If you can think of any flaws in the current Wii Mote with Motion + then you can pretty much apply them to the Sony wand with the addition that the Sony controls require a purchase of at least 4 (multiplayer is a must) wands and a camera on top of the price of the PS3 itself. Considering the nature of the core offerings on the Wii the flaw I see is that if the games haven't really worked on the Nintendo machine with the interface built in, how will they find it on the PS3 without the interface built in?

Because Natal doesn't attempt to address the exact same market as the Sony Arc it can prove its worth to people who aren't sold on the Wii interface. So whilst you may not want to wave your hand at the TV to change the channel, you don't always have a controller within arms reach or have a desire to reach for one if say your hands are dirty, such as preparing food as an example.

Beyond the media interface you can get some completely different game ideas. There are popular board games like Trivial Pursuit, quizes etc which would work great with Natal. Theres educational software for children to aid learning (those grade 1-5 PC games I believe), Adult educational software for people to learn to speak/read/write another language. Im not thinking of core games here but rather improving experiences which can be shared with the whole family in a group setting.


I'll be gobsmacked if a big round light and a few motion components costs notably more than Natal. I expect it to cost less (though of course there's the PSEye to worry about as well). And Natal hasn't yet shown it can cover all the bases, so key areas in existing games where the wand will work well, Natal maybe won't, at which point you'll need additional costs (eg. Wielding a virtual gun in game).

One camera vs camera + 4 dual shock wand controllers?
 
Suggesting that the cost of the Wand is inextricably linked to having to buy 4 of them is the same sort of fallacious 'price comparison' that Sony pulled on us constantly when comparing value-adds. ('Well, clearly every gamer wants Blu-Ray and Wi-fi, so that puts the price of the 360 way above that of the PS3.')

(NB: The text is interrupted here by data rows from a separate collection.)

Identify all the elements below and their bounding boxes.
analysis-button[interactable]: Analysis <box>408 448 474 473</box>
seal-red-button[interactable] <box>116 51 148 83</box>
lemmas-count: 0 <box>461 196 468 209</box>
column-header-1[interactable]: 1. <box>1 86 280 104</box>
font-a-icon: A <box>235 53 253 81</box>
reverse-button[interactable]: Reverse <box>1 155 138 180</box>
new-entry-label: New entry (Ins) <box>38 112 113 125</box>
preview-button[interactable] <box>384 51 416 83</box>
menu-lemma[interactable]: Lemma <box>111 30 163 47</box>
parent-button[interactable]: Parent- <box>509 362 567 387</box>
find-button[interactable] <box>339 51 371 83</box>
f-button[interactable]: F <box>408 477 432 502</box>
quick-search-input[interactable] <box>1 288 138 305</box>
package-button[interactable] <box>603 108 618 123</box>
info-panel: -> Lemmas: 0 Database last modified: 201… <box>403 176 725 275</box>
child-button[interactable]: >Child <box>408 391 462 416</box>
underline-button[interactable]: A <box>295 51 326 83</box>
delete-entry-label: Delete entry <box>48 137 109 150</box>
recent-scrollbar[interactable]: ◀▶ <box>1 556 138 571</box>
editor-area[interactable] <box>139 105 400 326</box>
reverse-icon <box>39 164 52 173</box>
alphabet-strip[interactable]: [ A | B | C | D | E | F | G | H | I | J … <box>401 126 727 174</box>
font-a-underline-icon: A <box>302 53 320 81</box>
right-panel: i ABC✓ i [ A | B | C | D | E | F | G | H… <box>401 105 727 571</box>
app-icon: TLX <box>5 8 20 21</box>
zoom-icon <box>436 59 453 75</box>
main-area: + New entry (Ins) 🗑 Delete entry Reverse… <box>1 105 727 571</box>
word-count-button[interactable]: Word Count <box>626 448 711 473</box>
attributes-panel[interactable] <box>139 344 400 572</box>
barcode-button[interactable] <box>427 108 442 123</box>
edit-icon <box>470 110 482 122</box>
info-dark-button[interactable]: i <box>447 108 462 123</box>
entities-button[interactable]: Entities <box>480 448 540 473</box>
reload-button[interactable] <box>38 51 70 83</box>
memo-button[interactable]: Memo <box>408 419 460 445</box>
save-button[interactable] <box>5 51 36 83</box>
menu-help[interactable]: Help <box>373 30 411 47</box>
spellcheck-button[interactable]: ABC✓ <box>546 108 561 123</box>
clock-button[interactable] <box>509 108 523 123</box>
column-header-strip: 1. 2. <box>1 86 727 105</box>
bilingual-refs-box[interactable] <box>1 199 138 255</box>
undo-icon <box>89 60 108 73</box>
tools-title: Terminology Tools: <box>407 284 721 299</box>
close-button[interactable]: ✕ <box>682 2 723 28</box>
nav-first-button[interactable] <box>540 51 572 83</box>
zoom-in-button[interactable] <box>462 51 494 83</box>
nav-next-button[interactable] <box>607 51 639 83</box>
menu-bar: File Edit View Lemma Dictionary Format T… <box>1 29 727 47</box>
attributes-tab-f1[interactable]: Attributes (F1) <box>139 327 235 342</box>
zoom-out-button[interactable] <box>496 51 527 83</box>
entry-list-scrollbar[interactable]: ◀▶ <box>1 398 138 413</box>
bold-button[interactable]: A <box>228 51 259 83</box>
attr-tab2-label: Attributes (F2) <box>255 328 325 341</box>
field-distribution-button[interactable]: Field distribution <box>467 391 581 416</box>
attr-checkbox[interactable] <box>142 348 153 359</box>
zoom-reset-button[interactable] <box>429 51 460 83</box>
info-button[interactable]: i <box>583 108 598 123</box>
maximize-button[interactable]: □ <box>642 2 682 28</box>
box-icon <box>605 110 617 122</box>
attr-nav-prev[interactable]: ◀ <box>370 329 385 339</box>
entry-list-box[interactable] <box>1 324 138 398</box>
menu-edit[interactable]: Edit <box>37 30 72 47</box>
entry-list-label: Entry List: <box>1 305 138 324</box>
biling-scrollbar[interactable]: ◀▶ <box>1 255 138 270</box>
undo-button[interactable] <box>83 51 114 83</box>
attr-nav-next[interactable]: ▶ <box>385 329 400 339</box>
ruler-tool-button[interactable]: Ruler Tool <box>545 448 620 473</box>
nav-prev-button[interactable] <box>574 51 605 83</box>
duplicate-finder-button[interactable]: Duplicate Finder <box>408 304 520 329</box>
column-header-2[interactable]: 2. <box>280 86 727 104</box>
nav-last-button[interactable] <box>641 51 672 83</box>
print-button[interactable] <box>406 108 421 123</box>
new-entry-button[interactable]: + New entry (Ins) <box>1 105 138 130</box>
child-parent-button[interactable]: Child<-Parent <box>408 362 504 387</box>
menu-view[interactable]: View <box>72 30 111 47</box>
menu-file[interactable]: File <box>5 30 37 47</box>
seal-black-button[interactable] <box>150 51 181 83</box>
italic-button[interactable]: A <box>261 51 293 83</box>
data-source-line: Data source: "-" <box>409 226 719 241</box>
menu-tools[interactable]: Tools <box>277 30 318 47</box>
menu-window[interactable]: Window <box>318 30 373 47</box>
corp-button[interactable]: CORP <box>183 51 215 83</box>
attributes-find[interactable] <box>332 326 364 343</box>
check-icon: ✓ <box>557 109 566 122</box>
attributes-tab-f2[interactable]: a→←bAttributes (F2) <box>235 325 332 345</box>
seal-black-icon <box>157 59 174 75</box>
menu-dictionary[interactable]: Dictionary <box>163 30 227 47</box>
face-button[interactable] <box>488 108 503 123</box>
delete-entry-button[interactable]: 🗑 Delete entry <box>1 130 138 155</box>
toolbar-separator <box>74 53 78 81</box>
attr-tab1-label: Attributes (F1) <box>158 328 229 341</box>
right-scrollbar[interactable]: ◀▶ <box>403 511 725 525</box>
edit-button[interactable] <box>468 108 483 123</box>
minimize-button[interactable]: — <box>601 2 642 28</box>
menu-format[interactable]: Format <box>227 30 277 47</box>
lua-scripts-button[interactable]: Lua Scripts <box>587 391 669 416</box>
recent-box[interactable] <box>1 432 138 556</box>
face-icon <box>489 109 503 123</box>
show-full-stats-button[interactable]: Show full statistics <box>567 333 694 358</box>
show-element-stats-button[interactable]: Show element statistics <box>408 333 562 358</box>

It's difficult to have great hopes for the Wand; the advantage is that the PS3 already has a large 'predictable' audience, something that has mostly eluded the Wii. So it's possible that gimmicky solutions like RE5's pointer-based controls will see some measure of success. Of course, adoption hinges on the whole 'add-on vs. core device' debate, which doesn't really favor anyone but the Wii, really.
 
And Natal hasn't yet shown it can cover all the bases, so key areas in existing games where the wand will work well, Natal maybe won't, at which point you'll need additional costs (eg. Wielding a virtual gun in game).

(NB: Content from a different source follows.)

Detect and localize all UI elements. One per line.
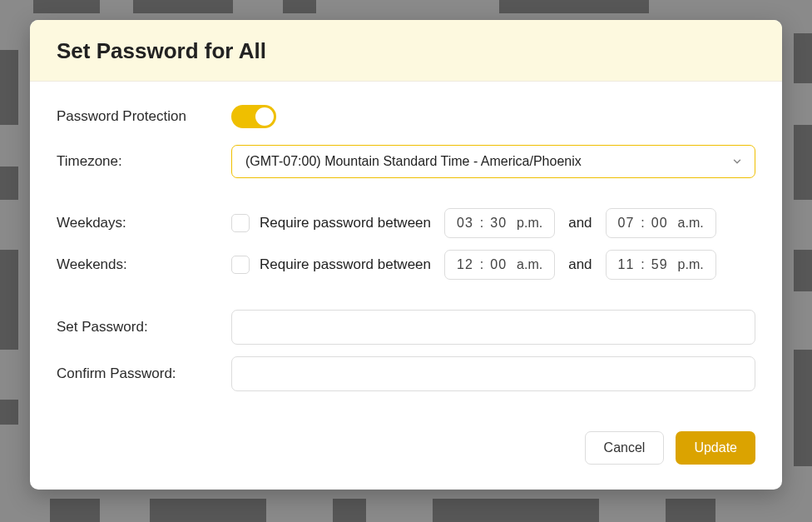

Natal's main strength IMHO lies in its ability to work without the hands which can keep holding the traditional controller.

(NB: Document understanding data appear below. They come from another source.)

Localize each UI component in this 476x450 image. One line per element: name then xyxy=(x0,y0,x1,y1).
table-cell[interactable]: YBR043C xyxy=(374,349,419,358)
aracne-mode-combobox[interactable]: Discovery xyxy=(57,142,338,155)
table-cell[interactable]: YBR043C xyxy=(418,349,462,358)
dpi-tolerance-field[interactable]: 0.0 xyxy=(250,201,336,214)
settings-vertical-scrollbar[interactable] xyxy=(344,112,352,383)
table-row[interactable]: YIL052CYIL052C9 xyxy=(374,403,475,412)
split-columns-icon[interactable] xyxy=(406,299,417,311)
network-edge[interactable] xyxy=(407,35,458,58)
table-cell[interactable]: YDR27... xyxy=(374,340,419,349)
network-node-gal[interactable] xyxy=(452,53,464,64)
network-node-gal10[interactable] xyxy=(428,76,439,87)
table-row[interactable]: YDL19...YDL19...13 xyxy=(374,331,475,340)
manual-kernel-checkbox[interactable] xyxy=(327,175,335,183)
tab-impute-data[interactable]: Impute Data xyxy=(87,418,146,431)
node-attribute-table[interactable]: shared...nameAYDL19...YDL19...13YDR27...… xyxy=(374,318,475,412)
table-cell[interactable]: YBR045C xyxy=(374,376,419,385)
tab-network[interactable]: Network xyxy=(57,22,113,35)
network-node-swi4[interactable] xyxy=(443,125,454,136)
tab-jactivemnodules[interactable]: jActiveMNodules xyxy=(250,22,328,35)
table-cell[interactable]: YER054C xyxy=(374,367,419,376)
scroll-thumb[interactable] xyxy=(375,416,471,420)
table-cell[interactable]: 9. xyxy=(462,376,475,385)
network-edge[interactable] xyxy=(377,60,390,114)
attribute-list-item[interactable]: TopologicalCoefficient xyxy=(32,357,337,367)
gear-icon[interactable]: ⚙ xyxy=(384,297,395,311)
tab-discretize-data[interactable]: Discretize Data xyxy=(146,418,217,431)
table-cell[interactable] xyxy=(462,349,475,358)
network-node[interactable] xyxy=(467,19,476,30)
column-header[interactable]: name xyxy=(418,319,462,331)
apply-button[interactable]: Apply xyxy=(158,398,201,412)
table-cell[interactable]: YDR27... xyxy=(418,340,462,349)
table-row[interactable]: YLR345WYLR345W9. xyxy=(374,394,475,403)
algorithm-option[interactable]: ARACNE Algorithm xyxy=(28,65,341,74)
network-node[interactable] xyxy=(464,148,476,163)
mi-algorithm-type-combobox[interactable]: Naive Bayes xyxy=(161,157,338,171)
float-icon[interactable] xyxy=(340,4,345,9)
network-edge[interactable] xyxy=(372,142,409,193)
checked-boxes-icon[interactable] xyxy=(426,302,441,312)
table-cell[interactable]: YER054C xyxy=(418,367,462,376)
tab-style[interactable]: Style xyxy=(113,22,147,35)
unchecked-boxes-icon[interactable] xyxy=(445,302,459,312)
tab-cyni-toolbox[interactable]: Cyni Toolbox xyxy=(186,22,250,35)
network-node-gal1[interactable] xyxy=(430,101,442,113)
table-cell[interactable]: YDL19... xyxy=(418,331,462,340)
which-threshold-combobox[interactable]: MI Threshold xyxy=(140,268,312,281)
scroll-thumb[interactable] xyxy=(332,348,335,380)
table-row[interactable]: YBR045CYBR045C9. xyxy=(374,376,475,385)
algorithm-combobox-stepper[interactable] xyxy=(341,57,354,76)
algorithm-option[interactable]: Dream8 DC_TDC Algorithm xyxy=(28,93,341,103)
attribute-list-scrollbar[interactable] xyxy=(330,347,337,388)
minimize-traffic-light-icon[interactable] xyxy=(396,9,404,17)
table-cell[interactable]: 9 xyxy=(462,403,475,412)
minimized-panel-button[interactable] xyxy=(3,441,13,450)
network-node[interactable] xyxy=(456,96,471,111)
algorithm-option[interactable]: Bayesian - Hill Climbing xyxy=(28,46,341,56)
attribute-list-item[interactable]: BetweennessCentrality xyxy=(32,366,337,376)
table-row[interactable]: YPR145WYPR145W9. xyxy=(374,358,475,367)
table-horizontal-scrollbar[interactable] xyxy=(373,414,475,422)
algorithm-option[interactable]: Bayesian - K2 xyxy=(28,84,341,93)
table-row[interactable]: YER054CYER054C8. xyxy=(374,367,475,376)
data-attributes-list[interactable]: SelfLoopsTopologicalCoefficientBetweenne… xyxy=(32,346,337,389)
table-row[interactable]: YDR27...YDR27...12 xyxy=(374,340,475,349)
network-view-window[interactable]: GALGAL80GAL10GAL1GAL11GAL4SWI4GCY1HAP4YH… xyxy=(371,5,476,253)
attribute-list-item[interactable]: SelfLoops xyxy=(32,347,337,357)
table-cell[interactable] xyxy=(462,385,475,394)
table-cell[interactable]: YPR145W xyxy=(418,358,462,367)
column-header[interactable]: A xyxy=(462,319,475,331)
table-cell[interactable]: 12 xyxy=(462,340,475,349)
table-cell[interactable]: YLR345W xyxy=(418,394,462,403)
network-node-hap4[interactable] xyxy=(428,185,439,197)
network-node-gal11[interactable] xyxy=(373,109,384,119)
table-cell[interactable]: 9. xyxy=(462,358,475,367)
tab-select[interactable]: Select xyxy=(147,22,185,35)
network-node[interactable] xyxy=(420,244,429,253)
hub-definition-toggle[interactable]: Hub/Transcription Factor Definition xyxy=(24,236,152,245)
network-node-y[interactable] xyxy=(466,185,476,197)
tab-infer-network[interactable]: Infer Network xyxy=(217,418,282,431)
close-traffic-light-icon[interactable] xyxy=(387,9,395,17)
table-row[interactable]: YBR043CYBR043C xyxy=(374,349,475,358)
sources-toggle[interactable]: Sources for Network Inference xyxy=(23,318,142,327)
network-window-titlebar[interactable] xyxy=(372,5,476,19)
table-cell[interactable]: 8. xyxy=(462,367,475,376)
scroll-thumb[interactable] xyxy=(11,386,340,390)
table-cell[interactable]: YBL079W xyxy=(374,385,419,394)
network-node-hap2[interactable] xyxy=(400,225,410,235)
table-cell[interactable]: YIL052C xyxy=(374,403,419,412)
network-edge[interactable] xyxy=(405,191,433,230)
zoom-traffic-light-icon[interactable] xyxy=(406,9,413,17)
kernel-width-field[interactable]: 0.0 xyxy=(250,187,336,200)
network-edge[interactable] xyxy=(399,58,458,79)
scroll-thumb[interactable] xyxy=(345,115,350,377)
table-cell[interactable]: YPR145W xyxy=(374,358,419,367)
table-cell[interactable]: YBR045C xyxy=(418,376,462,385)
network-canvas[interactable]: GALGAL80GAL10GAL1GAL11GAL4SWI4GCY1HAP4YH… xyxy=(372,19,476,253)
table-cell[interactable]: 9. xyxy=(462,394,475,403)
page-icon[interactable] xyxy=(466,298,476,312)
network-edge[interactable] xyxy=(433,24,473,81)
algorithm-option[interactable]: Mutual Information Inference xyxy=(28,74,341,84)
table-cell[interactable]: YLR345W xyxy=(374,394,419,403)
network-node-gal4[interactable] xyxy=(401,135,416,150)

I don't know if there's any research on this field but one of the most obvious looking uses to me is to add leaning into FPS games by tracking the upper body motion. I mean everyone has been leaning to the sides trying to avoid fireballs in Doom, it's such a natural and even unconscious reaction, that should be fairly easy to track. It would increase the immersion a lot, it would be fun... I really hope that at least Reach gives it a try. Then there are probably other options as well, including head tracking, and you also have your feet that could be visible for the camera... Sure, it'd get confusing after a certain point, having to use your entire body and the controller, but it should work at least to some extent.

To put it in one short sentence - Natal can also work as an addition, an extension, to traditional hardcore game controls. This would allow it to reach a larger user base then just casual games, without requiring the developer to support it exclusively.

And the beauty is that neither Sony's nor Nintendo's approach can compete with that.